PROVIDED RECORDS →

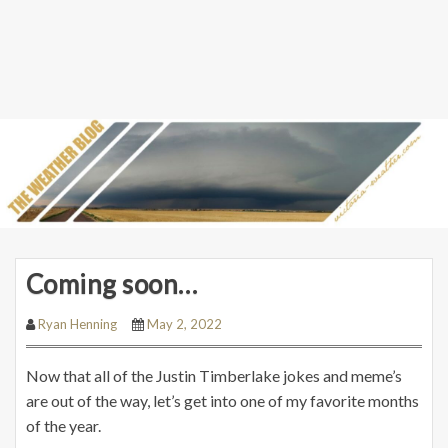
Coming soon…
Ryan Henning
May 2, 2022
Now that all of the Justin Timberlake jokes and meme’s
are out of the way, let’s get into one of my favorite months
of the year.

WORK TO BE COMPLETED →
Write the material above out again exactly as it reads, but don't carry over the pictures.

SOLUTION TO THE PROBLEM →
Coming soon…
Ryan Henning
May 2, 2022
Now that all of the Justin Timberlake jokes and meme’s
are out of the way, let’s get into one of my favorite months
of the year.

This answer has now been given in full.